Start of Block

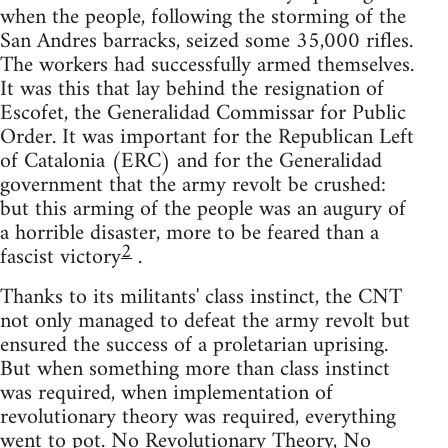
when the people, following the storming of the
San Andres barracks, seized some 35,000 rifles.
The workers had successfully armed themselves.
It was this that lay behind the resignation of
Escofet, the Generalidad Commissar for Public
Order. It was important for the Republican Left
of Catalonia (ERC) and for the Generalidad
government that the army revolt be crushed:
but this arming of the people was an augury of
a horrible disaster, more to be feared than a
2
fascist victory
.
Thanks to its militants' class instinct, the CNT
not only managed to defeat the army revolt but
ensured the success of a proletarian uprising.
But when something more than class instinct
was required, when implementation of
revolutionary theory was required, everything
went to pot. No Revolutionary Theory, No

End of Block

**PROBLEM TO WORK ON**
Where a line in the preceding listing contains the word "when", include it in your count, and reply with that number alone.

**SOLUTION**
3